The exhibition “Greece and Technology: a Perspective through Time” will open for visitors on 12 November and will run through the beginning of January 2009. The purpose is to present to the public recent scientific findings which verify the theory that ancient Greeks created and used technological devices fairly advanced for their time. During the exhibition a series of lectures will take place till the end of the year.
One of them will focus on the Antikythera Mechanism, the only preserved ancientastronomic calculator, known as “the computer from Antikythera” as well. It was found off the Greek island and named after it. The mechanism could not only calculate the dates of lunar and sun eclipse but make up calendars and set the dates appropriate for the beginning of the Olympic games and other Pan-Hellenic events.
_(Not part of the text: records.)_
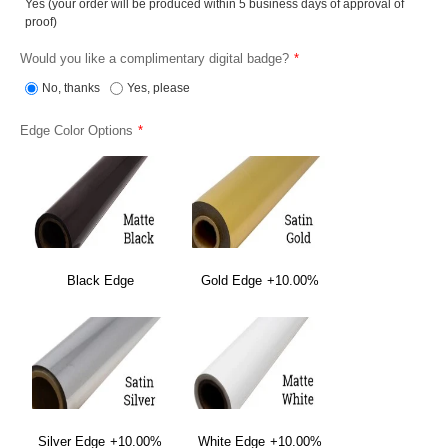
Yes (your order will be produced within 5 business days of approval of
proof)
Would you like a complimentary digital badge?
No, thanks
Yes, please
Edge Color Options
Black Edge
Gold Edge
+10.00%
Silver Edge
+10.00%
White Edge
+10.00%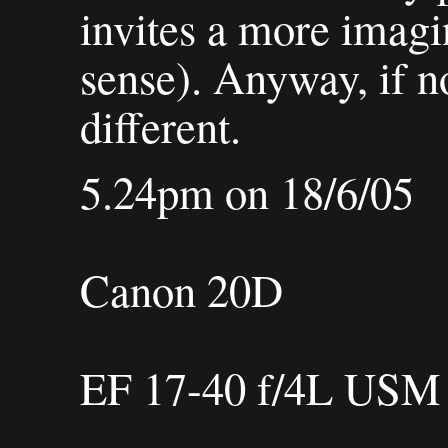
invites a more imagi
sense). Anyway, if no
different.
5.24pm on 18/6/05
Canon 20D
EF 17-40 f/4L USM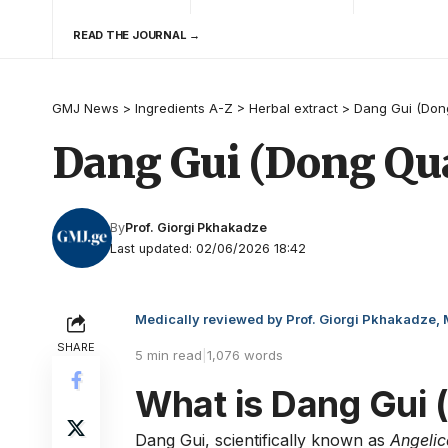
READ THE JOURNAL →
GMJ News
>
Ingredients A-Z
>
Herbal extract
>
Dang Gui (Don
Dang Gui (Dong Qua
By
Prof. Giorgi Pkhakadze
Last updated: 02/06/2026 18:42
Medically reviewed by Prof. Giorgi Pkhakadze,
SHARE
5 min read
|
1,076 words
What is Dang Gui 
Dang Gui, scientifically known as
Angelic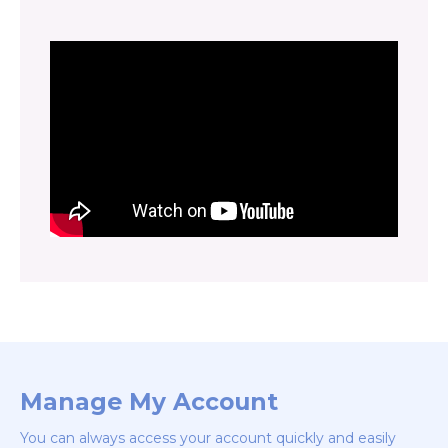
Manage My Account
You can always access your account quickly and easily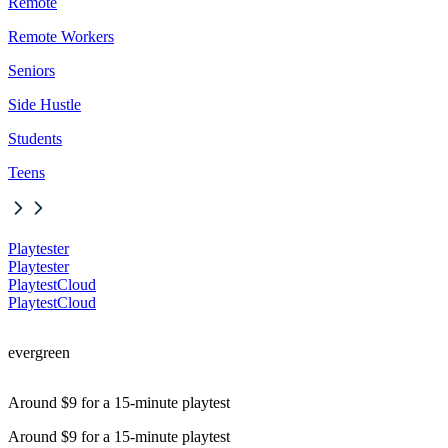
Remote
Remote Workers
Seniors
Side Hustle
Students
Teens
Playtester
Playtester
PlaytestCloud
PlaytestCloud
evergreen
Around $9 for a 15-minute playtest
Around $9 for a 15-minute playtest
Analogues of the Antikythera Mechanism have not been recorded in science so far.
Several references to such instruments can be found in the ancient literature. For example, there is a description by Cicero of a device made by Archimedes. “The computer” found at the sea bottom in 1990 which survived up to the present is unique. The exhibition aims at disproving the generally shared view that ancient Greeks did not have good connections with technology.
Systematic and intensive research of authentic material concerning technology either in the form of techno-texts or technological product relics has started recently. The results from this research have already transformed completely what was previously thought about the ancient Greek technology and proved that in fact, it promoted the origin and development of science.
Most impressing the exhibition highlights that a lot of the 2000 year old inventions still function today on the basis of the same main principles, as for example, the suction pump. This exhibition possesses the potential not only to bust the myth that ancient Greeks were not good at technology but to turn it upside down and prove that they were quite inventive.